◆ Work instruction
Restate word for word the lines of the records below, starting at the line that contains "Poltrona Presidente Plus Size" and ending at the line that contains "CADEIRA EXECUTIVA UNIVERSITÁRI", with both of those lines included and nothing else.

____

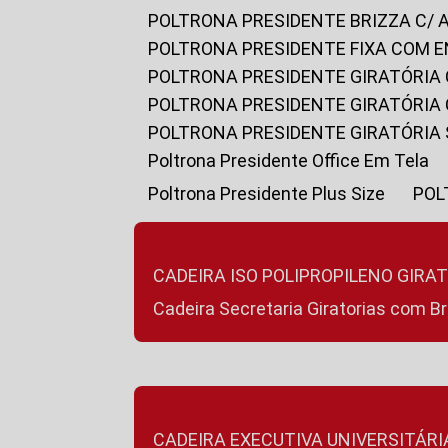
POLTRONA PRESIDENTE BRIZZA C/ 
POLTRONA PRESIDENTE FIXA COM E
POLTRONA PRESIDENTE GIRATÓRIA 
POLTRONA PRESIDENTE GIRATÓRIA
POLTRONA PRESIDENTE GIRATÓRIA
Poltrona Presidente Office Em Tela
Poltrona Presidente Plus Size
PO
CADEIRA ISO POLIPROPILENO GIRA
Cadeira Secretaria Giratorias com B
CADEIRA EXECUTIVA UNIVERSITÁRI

____

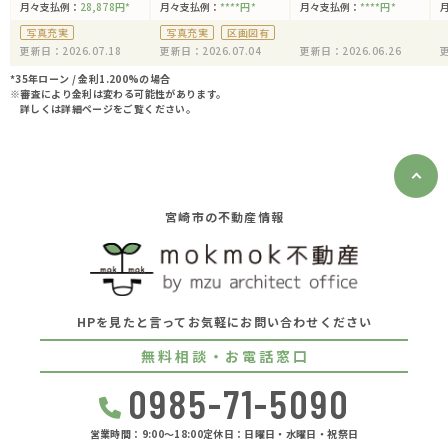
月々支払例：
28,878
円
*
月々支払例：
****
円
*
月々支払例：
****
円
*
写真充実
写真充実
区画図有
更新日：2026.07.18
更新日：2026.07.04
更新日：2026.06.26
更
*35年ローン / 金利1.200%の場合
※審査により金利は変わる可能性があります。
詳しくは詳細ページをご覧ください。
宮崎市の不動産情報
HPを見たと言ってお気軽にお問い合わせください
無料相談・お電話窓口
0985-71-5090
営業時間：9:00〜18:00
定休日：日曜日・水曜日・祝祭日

____

◆ Exercise response
Poltrona Presidente Plus Size
PO
CADEIRA ISO POLIPROPILENO GIRA
Cadeira Secretaria Giratorias com B
CADEIRA EXECUTIVA UNIVERSITÁRI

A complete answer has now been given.